[Records drawn from a dataset]

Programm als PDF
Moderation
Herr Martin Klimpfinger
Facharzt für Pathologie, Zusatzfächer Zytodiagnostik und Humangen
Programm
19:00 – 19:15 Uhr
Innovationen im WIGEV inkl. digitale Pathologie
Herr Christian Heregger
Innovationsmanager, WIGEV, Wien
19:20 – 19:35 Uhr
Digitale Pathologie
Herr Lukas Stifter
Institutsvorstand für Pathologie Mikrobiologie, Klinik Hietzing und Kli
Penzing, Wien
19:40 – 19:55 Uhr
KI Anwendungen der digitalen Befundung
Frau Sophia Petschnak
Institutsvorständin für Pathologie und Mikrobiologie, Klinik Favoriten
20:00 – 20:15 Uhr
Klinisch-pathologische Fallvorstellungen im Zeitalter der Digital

...

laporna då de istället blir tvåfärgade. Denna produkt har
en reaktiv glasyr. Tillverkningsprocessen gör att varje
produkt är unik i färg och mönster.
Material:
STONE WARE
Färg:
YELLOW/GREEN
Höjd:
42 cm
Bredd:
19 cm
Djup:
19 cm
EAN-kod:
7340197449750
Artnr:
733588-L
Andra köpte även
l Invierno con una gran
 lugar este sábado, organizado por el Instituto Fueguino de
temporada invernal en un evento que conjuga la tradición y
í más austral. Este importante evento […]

==

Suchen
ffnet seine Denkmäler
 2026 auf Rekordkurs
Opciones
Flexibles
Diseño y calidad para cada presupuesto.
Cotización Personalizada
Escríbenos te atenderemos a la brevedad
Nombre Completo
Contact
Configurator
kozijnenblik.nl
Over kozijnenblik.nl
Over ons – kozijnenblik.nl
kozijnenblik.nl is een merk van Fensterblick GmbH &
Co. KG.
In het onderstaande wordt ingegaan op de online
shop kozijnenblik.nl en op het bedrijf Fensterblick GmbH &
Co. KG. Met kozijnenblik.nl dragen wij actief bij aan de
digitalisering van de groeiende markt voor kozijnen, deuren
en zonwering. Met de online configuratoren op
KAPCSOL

# [What is needed]
Set down again, word for word, the stretch of records from the line with "Programm als PDF" to the line with "Innovationsmanager, WIGEV, Wien", both of those lines included.

# [Output of the exercise]
Programm als PDF
Moderation
Herr Martin Klimpfinger
Facharzt für Pathologie, Zusatzfächer Zytodiagnostik und Humangen
Programm
19:00 – 19:15 Uhr
Innovationen im WIGEV inkl. digitale Pathologie
Herr Christian Heregger
Innovationsmanager, WIGEV, Wien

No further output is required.